:: Records excerpted from a collection ::
*** Block opens ***
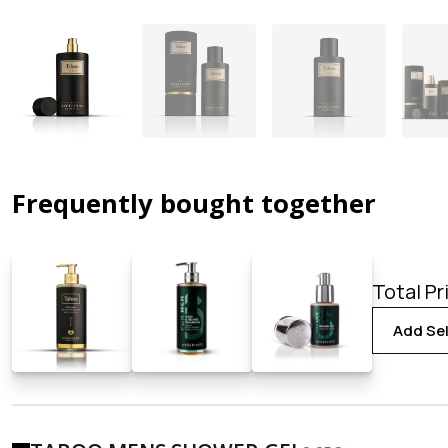
Frequently bought together
Total Pr
Add Sel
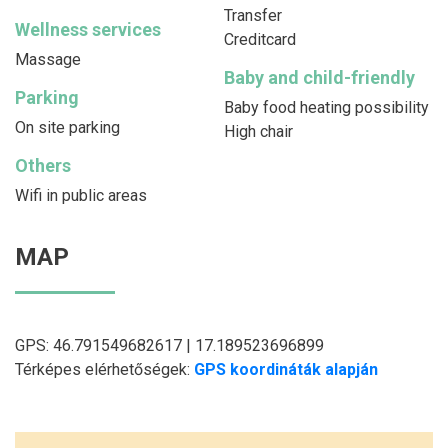
Transfer
Wellness services
Creditcard
Massage
Baby and child-friendly
Parking
Baby food heating possibility
On site parking
High chair
Others
Wifi in public areas
MAP
GPS: 46.791549682617 | 17.189523696899
Térképes elérhetőségek:
GPS koordináták alapján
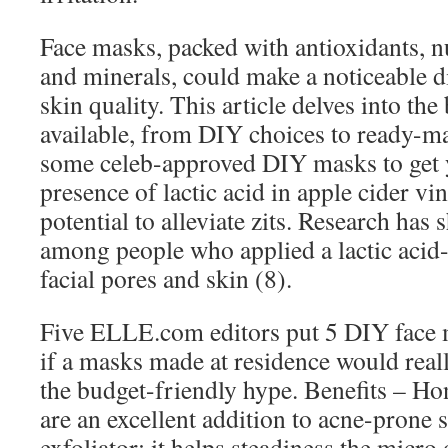
Face masks, packed with antioxidants, nu
and minerals, could make a noticeable di
skin quality. This article delves into the
available, from DIY choices to ready-m
some celeb-approved DIY masks to ge
presence of lactic acid in apple cider v
potential to alleviate zits. Research has 
among people who applied a lactic acid-
facial pores and skin (8).
Five ELLE.com editors put 5 DIY face ma
if a masks made at residence would real
the budget-friendly hype. Benefits – Ho
are an excellent addition to acne-prone 
exfoliator; it helps steadiness the micr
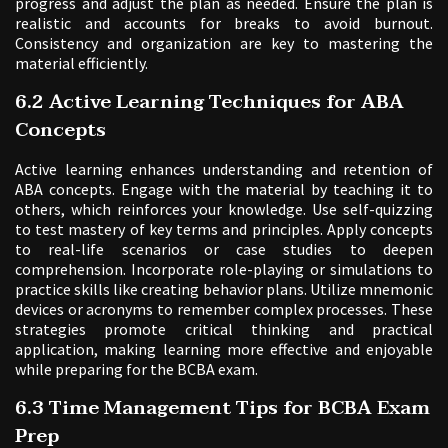
progress and adjust the plan as needed. Ensure the plan is
realistic and accounts for breaks to avoid burnout.
Consistency and organization are key to mastering the
material efficiently.
6.2 Active Learning Techniques for ABA
Concepts
Active learning enhances understanding and retention of
ABA concepts. Engage with the material by teaching it to
others, which reinforces your knowledge. Use self-quizzing
to test mastery of key terms and principles. Apply concepts
to real-life scenarios or case studies to deepen
comprehension. Incorporate role-playing or simulations to
practice skills like creating behavior plans. Utilize mnemonic
devices or acronyms to remember complex processes. These
strategies promote critical thinking and practical
application, making learning more effective and enjoyable
while preparing for the BCBA exam.
6.3 Time Management Tips for BCBA Exam
Prep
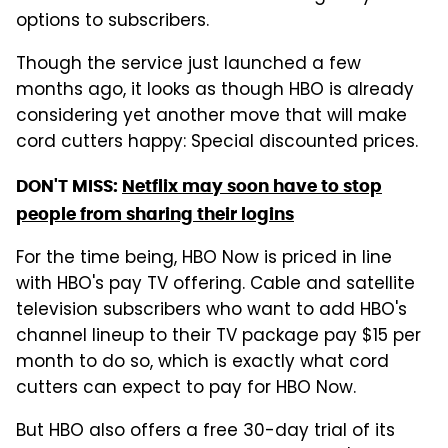
options to subscribers.
Though the service just launched a few
months ago, it looks as though HBO is already
considering yet another move that will make
cord cutters happy: Special discounted prices.
DON'T MISS:
Netflix may soon have to stop
people from sharing their logins
For the time being, HBO Now is priced in line
with HBO's pay TV offering. Cable and satellite
television subscribers who want to add HBO's
channel lineup to their TV package pay $15 per
month to do so, which is exactly what cord
cutters can expect to pay for HBO Now.
But HBO also offers a free 30-day trial of its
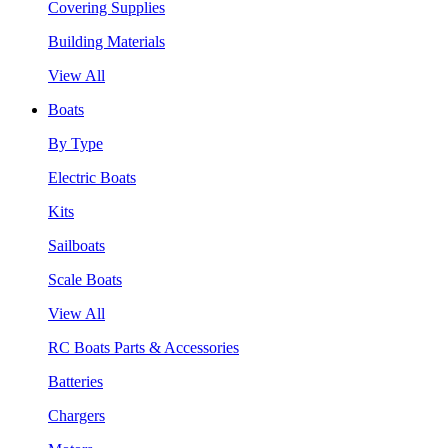
Covering Supplies
Building Materials
View All
Boats
By Type
Electric Boats
Kits
Sailboats
Scale Boats
View All
RC Boats Parts & Accessories
Batteries
Chargers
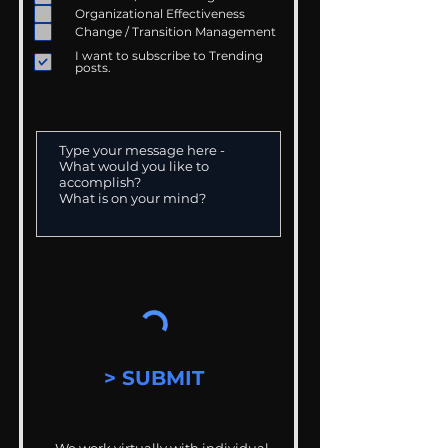
Organizational Effectiveness
Change / Transition Management
I want to subscribe to Trending
posts.
> SUBMIT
*** Block closes ***
:: WORK REQUEST ::
Return every record exactly, leaving out the pictures.

:: ANSWER BOX ::
Frequently bought together
Total Pr
Add Sel
Transfer
Wellness services
Creditcard
Massage
Baby and child-friendly
Parking
Baby food heating possibility
On site parking
High chair
Others
Wifi in public areas
MAP
GPS: 46.791549682617 | 17.189523696899
Térképes elérhetőségek:
GPS koordináták alapján
Face masks, packed with antioxidants, nu
and minerals, could make a noticeable di
skin quality. This article delves into the
available, from DIY choices to ready-m
some celeb-approved DIY masks to ge
presence of lactic acid in apple cider v
potential to alleviate zits. Research has 
among people who applied a lactic acid-
facial pores and skin (8).
Five ELLE.com editors put 5 DIY face ma
if a masks made at residence would real
the budget-friendly hype. Benefits – Ho
are an excellent addition to acne-prone 
exfoliator; it helps steadiness the micr
progress and adjust the plan as needed. Ensure the plan is
realistic and accounts for breaks to avoid burnout.
Consistency and organization are key to mastering the
material efficiently.
6.2 Active Learning Techniques for ABA
Concepts
Active learning enhances understanding and retention of
ABA concepts. Engage with the material by teaching it to
others, which reinforces your knowledge. Use self-quizzing
to test mastery of key terms and principles. Apply concepts
to real-life scenarios or case studies to deepen
comprehension. Incorporate role-playing or simulations to
practice skills like creating behavior plans. Utilize mnemonic
devices or acronyms to remember complex processes. These
strategies promote critical thinking and practical
application, making learning more effective and enjoyable
while preparing for the BCBA exam.
6.3 Time Management Tips for BCBA Exam
Prep
options to subscribers.
Though the service just launched a few
months ago, it looks as though HBO is already
considering yet another move that will make
cord cutters happy: Special discounted prices.
DON'T MISS:
Netflix may soon have to stop
people from sharing their logins
For the time being, HBO Now is priced in line
with HBO's pay TV offering. Cable and satellite
television subscribers who want to add HBO's
channel lineup to their TV package pay $15 per
month to do so, which is exactly what cord
cutters can expect to pay for HBO Now.
But HBO also offers a free 30-day trial of its
Covering Supplies
Building Materials
View All
Boats
By Type
Electric Boats
Kits
Sailboats
Scale Boats
View All
RC Boats Parts & Accessories
Batteries
Chargers
Organizational Effectiveness
Change / Transition Management
I want to subscribe to Trending
posts.
> SUBMIT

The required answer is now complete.